I also realize I might be one of only four city residents who actually admits to that, the other three being Joe Sink, Lee Jessup and Newell Clark. But Joe is a founder of the event, Newell is the mayor and Lee is the Opening Ceremonies emcee, so their enthusiasm is obvious (although sincere, I'm sure.)
By contrast, I have friends who actually leave town on festival day, wanting to put as much space between themselves and 200,000 barbecue eaters as possible. Their loss, I figure.
|Not much of a crowd at 7 a.m. — perfect for scouting out the festival.|
Sidebar: One of my friends, a new resident to Lexington, vowed she wouldn't go to the festival because of her anticipation of a ginormous crowd. However, she met us on Main Street around 8 a.m., stayed until 11, went home to chill and meet her daughter coming up from Columbia, SC, and then spent the rest of the afternoon at the festival, mostly (as I understand it) with a smile on her face.

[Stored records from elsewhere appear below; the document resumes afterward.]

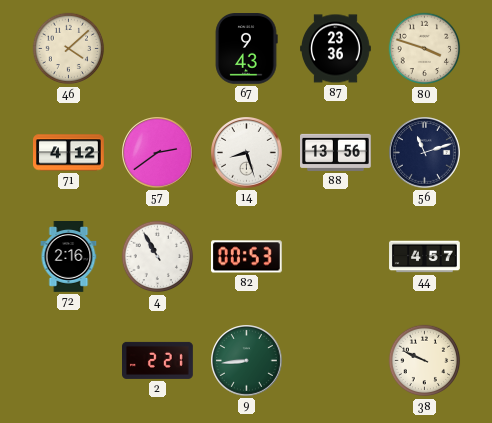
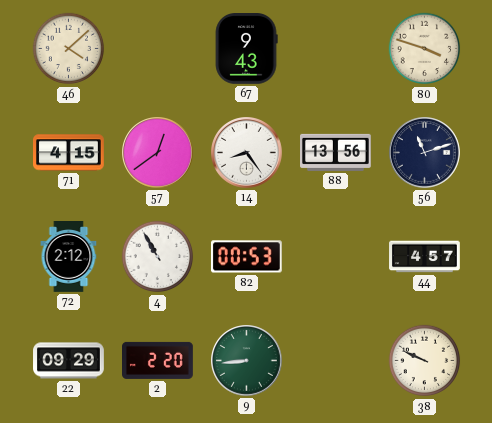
87: 23:36 -> none
71: 4:12 -> 4:15
57: 2:39 -> 12:39
14: 8:27 -> 8:24
72: 2:16 -> 2:12
22: none -> 09:29
2: 2:21 -> 2:20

The festival can do that to you. It's truly a bucket list event.
|This year the Main Stage featured gates and fencing for security reasons.|
Although the weather was nearly perfect — sunny and cloudless, with afternoon temps that reached into the mid 70s — the early morning crowd developed slowly. Kim and I left by 11-ish, so I had to depend on friends to tell me that the afternoon once again saw peak attendance.
|High-flying dogs were a big hit. (Photo by Newell Clark)|
This particular portion of the festival was held in the field behind the Civic Center, where the Barbecue Cook-Off is held in the spring. Although it steers some of the crowd away from the vendors and other sights on Main Street, it is a logical gathering place. Stage 4 is located here, as well as the Wine Garden, and bringing folks to this location may take some of the pressure off the crowds on Main Street. It makes sense to me.
For the first time in 31 years of festival going, I did not buy an official festival barbecue sandwich. This has been a long-standing tradition with me, my way of supporting the festival, but this year I couldn't bring myself to pay $6 for a sandwich, or $12 for a tray. Hey, the cost of gas is going down, why not pork? So we opted out and had lunch at a Mexican restaurant. I asked them how come there was no barbecue taco on the menu. They laughed politely. Gringo.
But the party did spin off to Second Avenue later in the day. We have neighbors who have a huge front porch, and during the summer, they occasionally hold impromptu social gatherings for their friends. This was one of those moments. We had perhaps 10 or 12 adults crammed together with a bunch of their kids running around, which might force us to be credentialed next year — like a beer garden.
All in all, it was another perfect festival. I love it.